I tried rendering to a Pbuffer instead of regular surface on the device as proposed in the issue comment, however it did not work for me. Thus for now I will focus on polishing the API, to allow for operator chaining and adding broadcast operators. I also will try unrolling the loops as mentioned in the 2D convolution query.

Update I was able to render to the Pbuffer so now BBB supports 32-bit renedering. See the bottom of this post for details.


I was able to implement the 2D convolution with the unrolled loops with some hurdles along the way. Notably, what worked on my host did not work on BBB so I had to debug the shader code. It turns out that I had to store the sampled texels in variables before using them for calculations. I would like to know why did it help and why it works on some machines and on some I have to make hacks like this 😅. Maybe in time I will know…

I also updated the benchmarking post with the newly added 2D convolution calculation.

Chaining operations API

The API discussed so far is so-called single-shot API where the rendering context is set up for a single operation and once the operation has been performed the data is read back immediately. The other API allows for operation chaining where data is passes through a series of operations and is transferred to the CPU only after it goes through all of them. This aims to minimize the overhead of GPU <=> CPU transfers.

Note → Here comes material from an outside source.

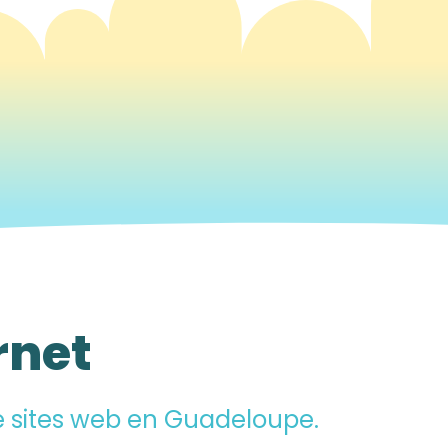
rnet
e sites web
en Guadeloupe.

I implemented broadcast operations for adding, subtracting, multiplying and dividing the input array of floats. The API is designed in such a way to allow chaining arbitrary operations, so in future one can use it for very complex tasks, such as Machine or Deep Learning.

In order to be able to process the data without transfers to the CPU, I had to create additional texture for copying data from previous operations. This texture is bound as the input to next operation and the resultant texture is bound to the Framebuffer (as described in the library innards blog post). The data has to be copied from texture to texture using glCopyTexSubImage2D() function, otherwise it is overwritten when the new operation commences.

Rendering to a pixel buffer with 32-bits

I was finally able to render using all 32-bits (ARGB8888) thanks to Omar from Imagination. It turns out that I had to use a pixel buffer and set up some configuration variables. I also changed the /etc/powervr.ini to have DefaultPixelFormat=ARGB8888. This way I am using 32-bit data in the same manner as on my host PC.